Figure 8: The CCP alignment feature is maximally activated by state-sponsored narratives and censorship contexts.
Figure 9: The American exceptionalism feature is maximally activated by grandiose claims of US superiority.
Analysis and Ablation
Training Dynamics and Partition Size
DFC reduces the temporal delay in acquisition of exclusive features relative to baselines. Larger exclusive partitions discover more granular features, with core, highly exclusive features robustly recovered across seeds. Nevertheless, feature discovery exhibits stochasticity for low-frequency or weakly expressed differences. The method is not universally optimal: in base-vs-finetune comparisons, mirror features and attribution ambiguity remain, as noted in prior work.
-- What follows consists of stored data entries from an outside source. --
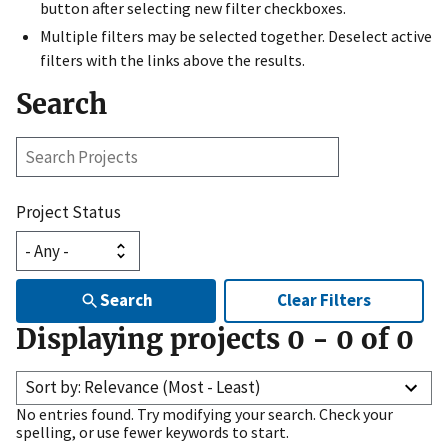
button after selecting new filter checkboxes.
Multiple filters may be selected together. Deselect active
filters with the links above the results.
Search
Search
Projects
Project Status
Search
Clear Filters
Displaying projects
0
-
0
of
0
Sort by: Relevance (Most - Least)
No entries found. Try modifying your search. Check your
spelling, or use fewer keywords to start.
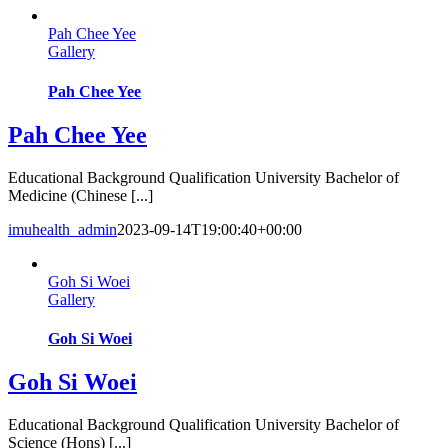
Pah Chee Yee
Gallery
Pah Chee Yee
Pah Chee Yee
Educational Background Qualification University Bachelor of
Medicine (Chinese [...]
imuhealth_admin
2023-09-14T19:00:40+00:00
Goh Si Woei
Gallery
Goh Si Woei
Goh Si Woei
Educational Background Qualification University Bachelor of
Science (Hons) [...]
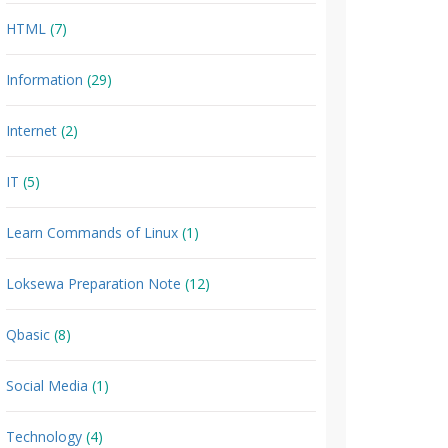
HTML
(7)
Information
(29)
Internet
(2)
IT
(5)
Learn Commands of Linux
(1)
Loksewa Preparation Note
(12)
Qbasic
(8)
Social Media
(1)
Technology
(4)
Figure 10: DFC overcomes the prior against exclusive feature discovery, learning model-specific concepts earlier.
Limitations
Ground-truth for real-model exclusivity is strictly inaccessible. False-positive rates are elevated; many features correspond to general safety or refusal behavior with incomplete interpretability or unclear exclusivity. Apparent exclusivity may reflect architectural decomposition idiosyncrasies rather than genuine absence of the underlying concept in the reference model.
Implications and Future Directions
The DFC paradigm advances unsupervised auditing toolkits for model release and safety evaluation. High-recall, feature-level comparison can systematically surface behavioral divergences—especially meaningful unknown unknowns, such as unanticipated safety mechanism failures or emergent biases. This architecture is directly adaptable to larger or more diverse model classes, with minimal human intervention. The emphasis on exclusivity recall is appropriate for red-teaming and mechanistic safety contexts.
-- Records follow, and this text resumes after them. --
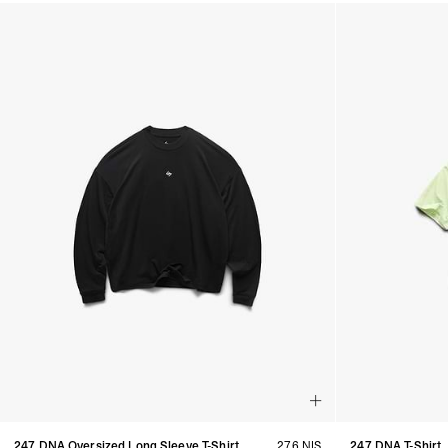
Products in Women's Discover All collection:
247 DNA Oversized Long Sleeve T-Shirt
276 NIS
247 DNA T-Shirt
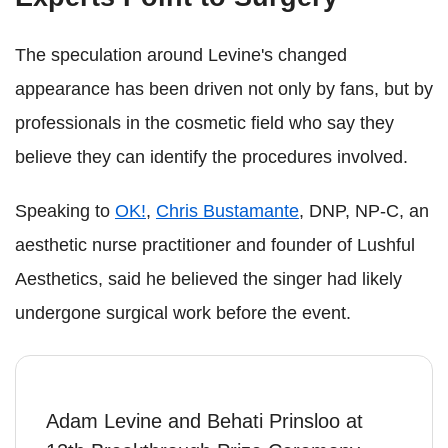
The speculation around Levine's changed
appearance has been driven not only by fans, but by
professionals in the cosmetic field who say they
believe they can identify the procedures involved.
Speaking to
OK!
,
Chris Bustamante
, DNP, NP-C, an
aesthetic nurse practitioner and founder of Lushful
Aesthetics, said he believed the singer had likely
undergone surgical work before the event.
Adam Levine and Behati Prinsloo at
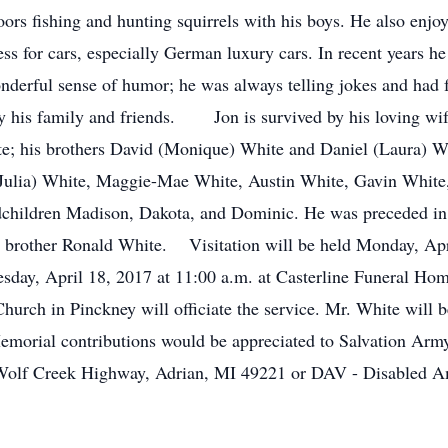
ors fishing and hunting squirrels with his boys. He also enjoy
ness for cars, especially German luxury cars. In recent years h
nderful sense of humor; he was always telling jokes and had
by his family and friends. Jon is survived by his loving wi
te; his brothers David (Monique) White and Daniel (Laura) W
 (Julia) White, Maggie-Mae White, Austin White, Gavin White
dchildren Madison, Dakota, and Dominic. He was preceded in 
his brother Ronald White. Visitation will be held Monday, Apr
esday, April 18, 2017 at 11:00 a.m. at Casterline Funeral Ho
ch in Pinckney will officiate the service. Mr. White will be 
morial contributions would be appreciated to Salvation Army
olf Creek Highway, Adrian, MI 49221 or DAV - Disabled Am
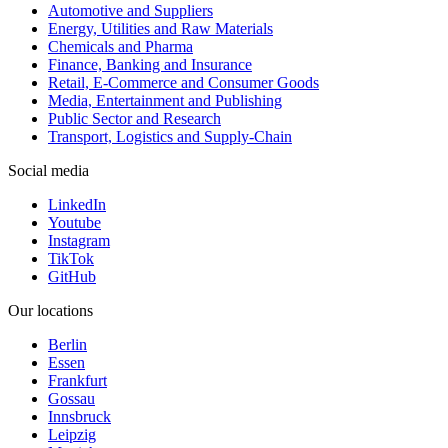
Automotive and Suppliers
Energy, Utilities and Raw Materials
Chemicals and Pharma
Finance, Banking and Insurance
Retail, E-Commerce and Consumer Goods
Media, Entertainment and Publishing
Public Sector and Research
Transport, Logistics and Supply-Chain
Social media
LinkedIn
Youtube
Instagram
TikTok
GitHub
Our locations
Berlin
Essen
Frankfurt
Gossau
Innsbruck
Leipzig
Further work is warranted to:
- Reduce the variance across seeds and improve sample efficiency, possibly via curriculum learning or feature regularization
- Integrate causally-validated feature attributions into automated compliance test suites
- Generalize beyond the residual stream to deeper mechanistic circuits and multi-granular interpretability modules
- Explore hybrid model diffing methodologies, combining scalar similarity metrics with interpretable feature-level difference attribution
Theoretical extensions could employ cross-model canonical correlation analysis, orthogonality constraints, or manifold-matching to further enhance exclusive representation isolation and semantic transferability.
Conclusion
This work substantiates cross-architecture model diffing with DFCs as an effective, high-recall method for unsupervised surface discovery of behavioral differences between LLMs. By directly enforcing architectural partitions for exclusive and shared features, DFCs overcome the optimization bias present in standard crosscoders, enhancing the unsupervised discovery of behavioral and safety-relevant deltas. While current limitations around interpretability granularity and ground-truth exclusivity remain open, DFCs operationalize a vital tool for mechanistic LLM safety analysis and regulatory auditing at scale.